Company owned insurance policies for business succession

We recently had an adviser seeking more detailed comments about company owned business succession insurance policies.

In particular, feedback was requested about the specific reservations with insurance policies for business succession being owned by a company. In summary, and with thanks to co View Legal director Tara Lucke, we provided the following reasons:

1   while capital gains tax (CGT) should not be payable on receipt of life insurance proceeds, it will be payable on any total and permanent disablement or trauma proceeds that are paid to a company. In contrast, no CGT should be payable on receipt of the insurance proceeds where the policies are self owned;

2   there can also be significant practical difficulties in extracting insurance proceeds from a company to the appropriate recipient. This is particularly important when the main purpose of the policy is for an equity payment, as opposed to debt cover. Again, where the policy is self owned, the exiting principal or their estate will receive the proceeds directly and none of these practical issues will arise, as long as an appropriate agreement is implemented;

3   where insurance proceeds need to be accessed by the exiting principal (or their estate) this is generally only achievable via a share buy-back or dividend.
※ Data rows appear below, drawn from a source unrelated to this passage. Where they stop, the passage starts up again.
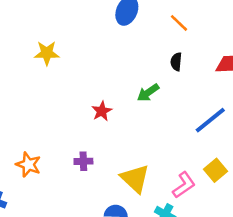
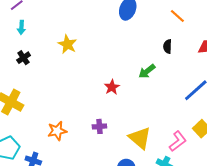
orange line: (179, 23) -> (177, 16), moved
yellow star: (47, 53) -> (67, 44), turned 30
orange star: (28, 165) -> (57, 131), turned -30

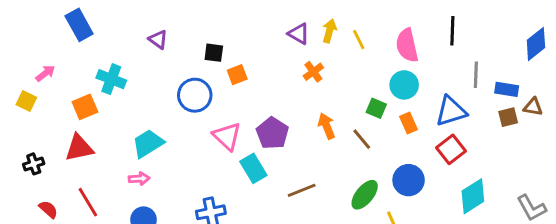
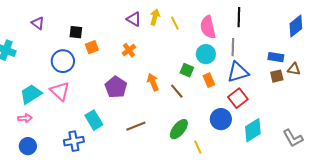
orange cross: (313, 72) -> (129, 50), moved
gray line: (476, 75) -> (233, 47), moved
pink triangle: (227, 136) -> (60, 91), moved
cyan rectangle: (253, 168) -> (94, 120), moved
blue circle: (409, 180) -> (221, 119), moved

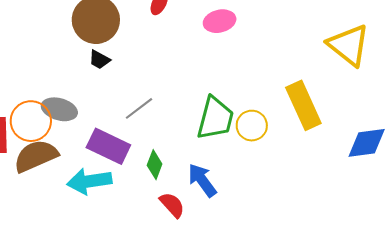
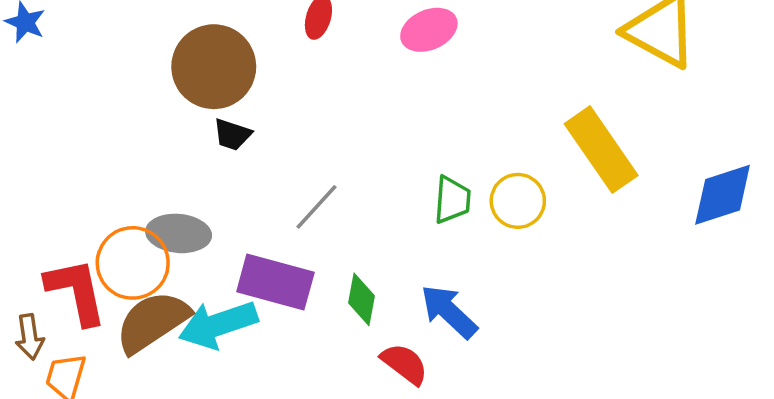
green trapezoid: (215, 118) -> (452, 200), size x0.6
cyan arrow: (89, 181) -> (218, 325), moved

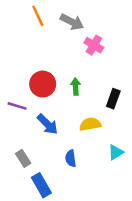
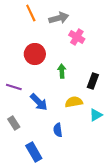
gray arrow: (72, 22) -> (59, 18), turned -42
red circle: (43, 84) -> (35, 54), moved
cyan triangle: (116, 152) -> (96, 115), moved
gray rectangle: (23, 158) -> (14, 123), moved

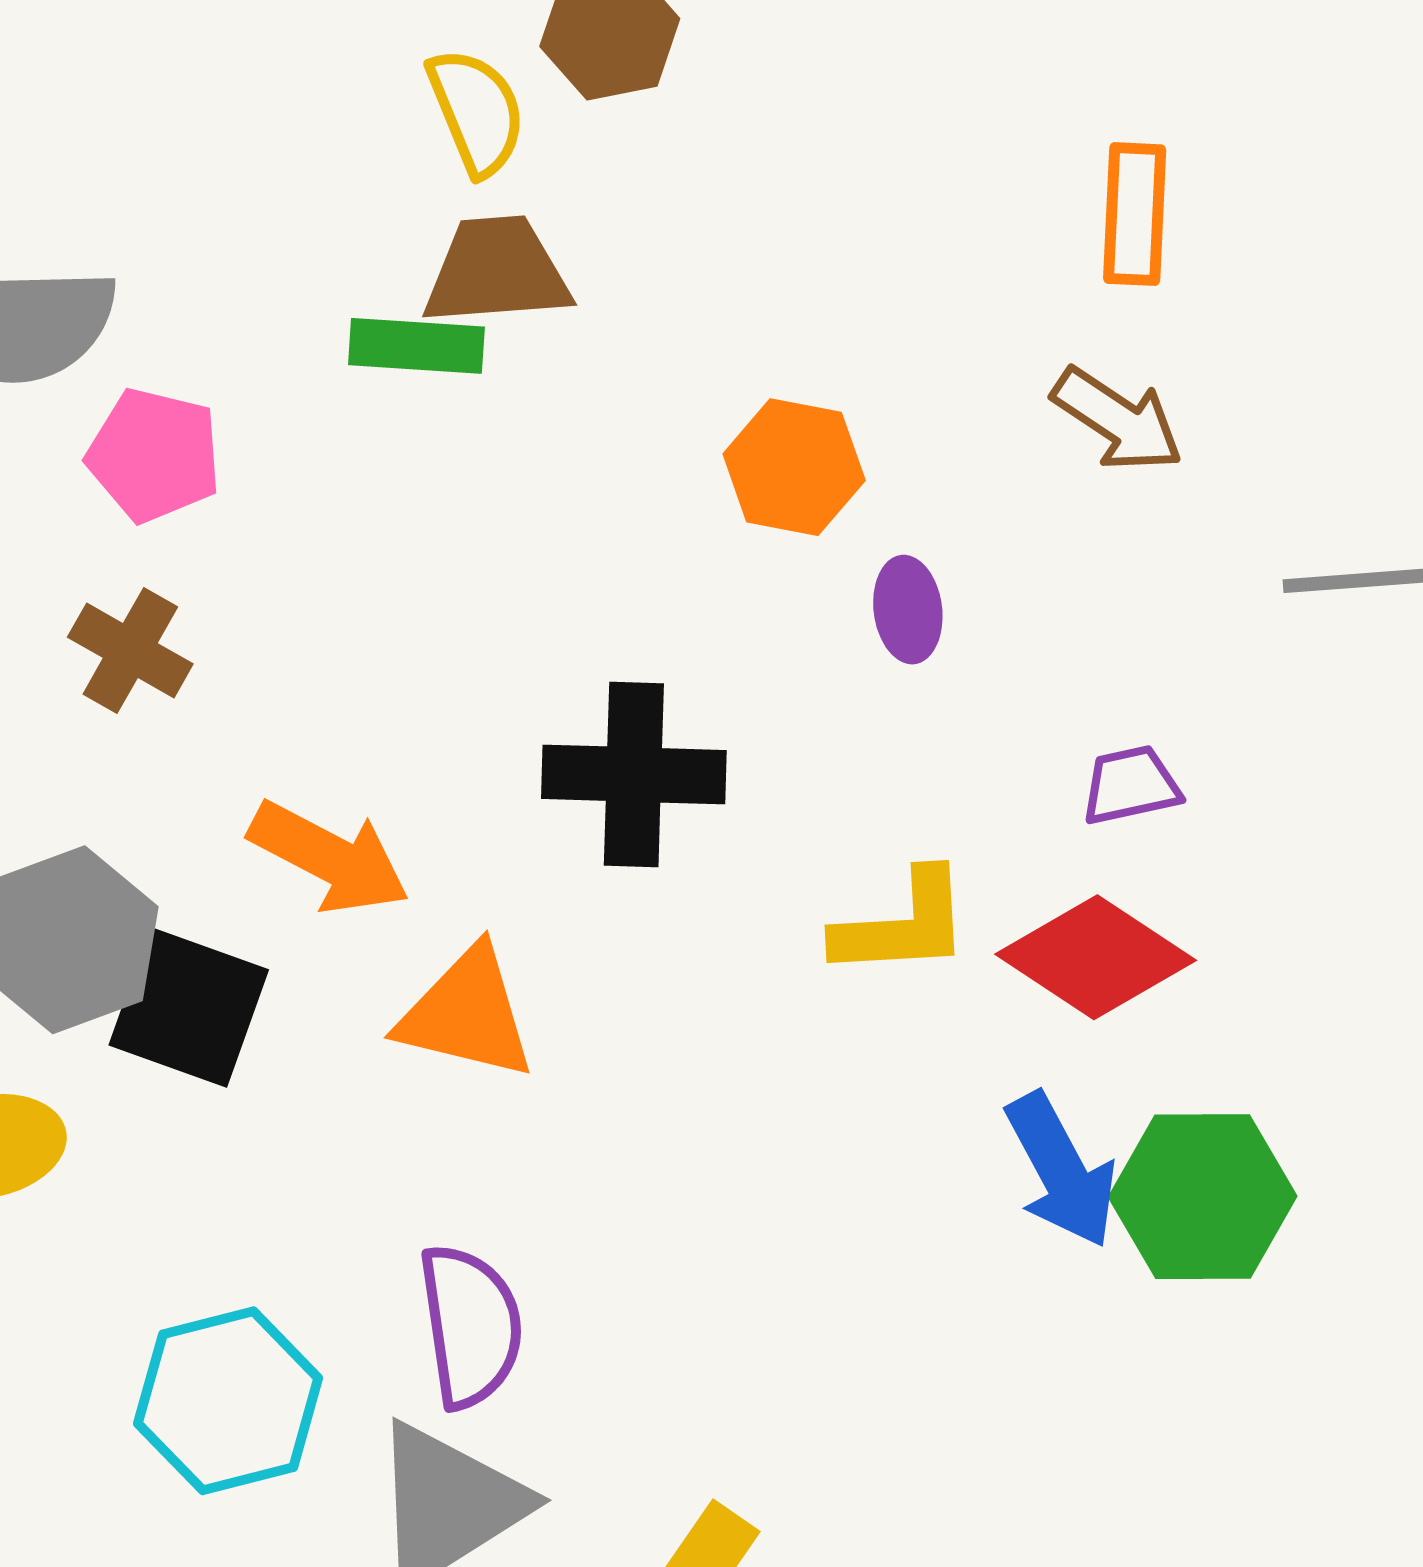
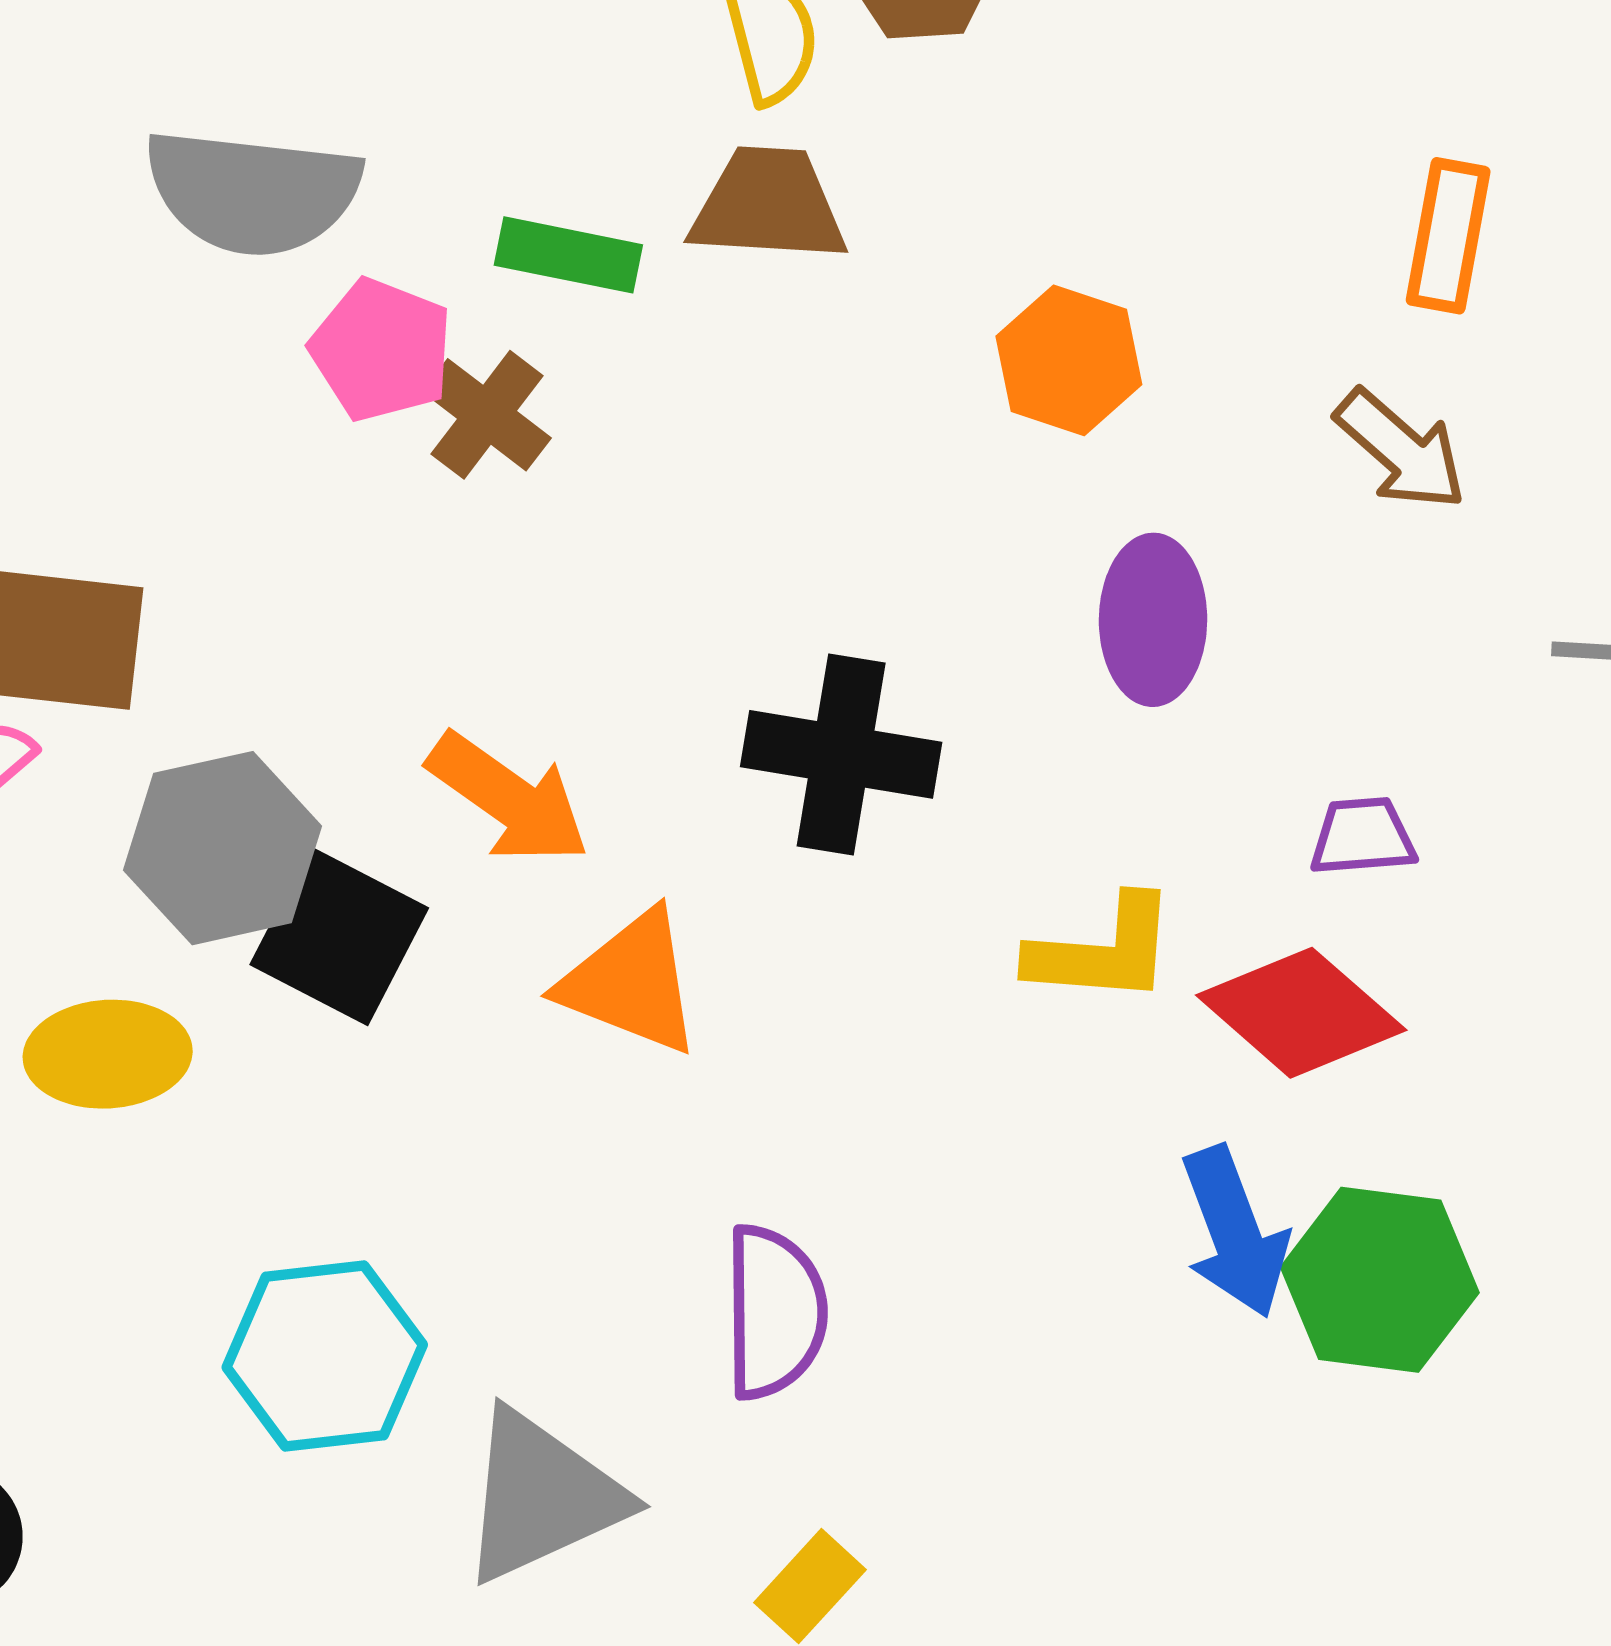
green rectangle: (416, 346) -> (568, 255), moved
orange hexagon: (794, 467) -> (1069, 360), moved
purple ellipse: (908, 610) -> (1153, 620), size x1.5
brown cross: (130, 650) -> (487, 415), moved
purple semicircle: (470, 1326) -> (775, 1312), moved

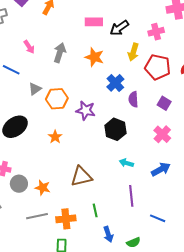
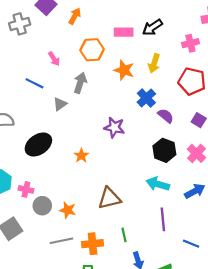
black arrow: (119, 28) -> (152, 27), moved
yellow arrow: (133, 52) -> (154, 63), moved
gray arrow: (60, 53) -> (80, 83), moved
orange hexagon: (57, 99) -> (92, 50), moved
purple semicircle: (133, 99) -> (166, 116), turned 133
black hexagon: (115, 129) -> (164, 150), moved
cyan arrow: (126, 163) -> (158, 184), size x1.5

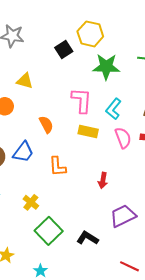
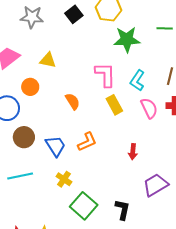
black square: (64, 50) -> (74, 14), moved
yellow rectangle: (88, 131) -> (114, 105), turned 54
blue trapezoid: (23, 152) -> (55, 146), moved, turned -65
orange L-shape: (57, 166) -> (87, 142), turned -105
black L-shape: (87, 238) -> (123, 210), turned 75

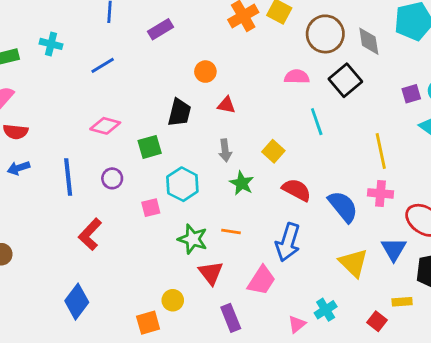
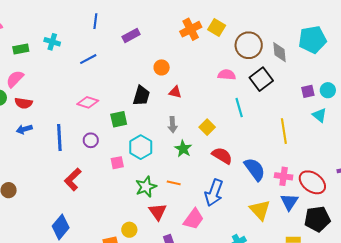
pink cross: (381, 193) -> (284, 176), moved
green star: (193, 239) -> (146, 187), turned 30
A dividend will likely be tax inefficient and generally a buy back will also have an inefficient tax outcome for the following reasons:

(a) the consideration will be split between an assessable capital gain and a dividend, which restricts access to the full benefit of the CGT 50% discount and small business CGT concessions;

(b) while a company may be able to pay the proceeds to the exiting shareholder/s as a partially or fully franked dividend, this will use franking credits that would otherwise have been available for distributing profits; and

(c) the surviving owner/s will own 100% of a company after a share buy-back, however their cost base in the shares will not have increased;

4   insurance proceeds will be under the control of the remaining director/s of a company, in contrast with a self owned or superannuation owned policy where the estate directly receives the benefit of the proceeds; and

5   finally, the legal documentation required for company ownership is comparatively complex to all other policy ownership approaches.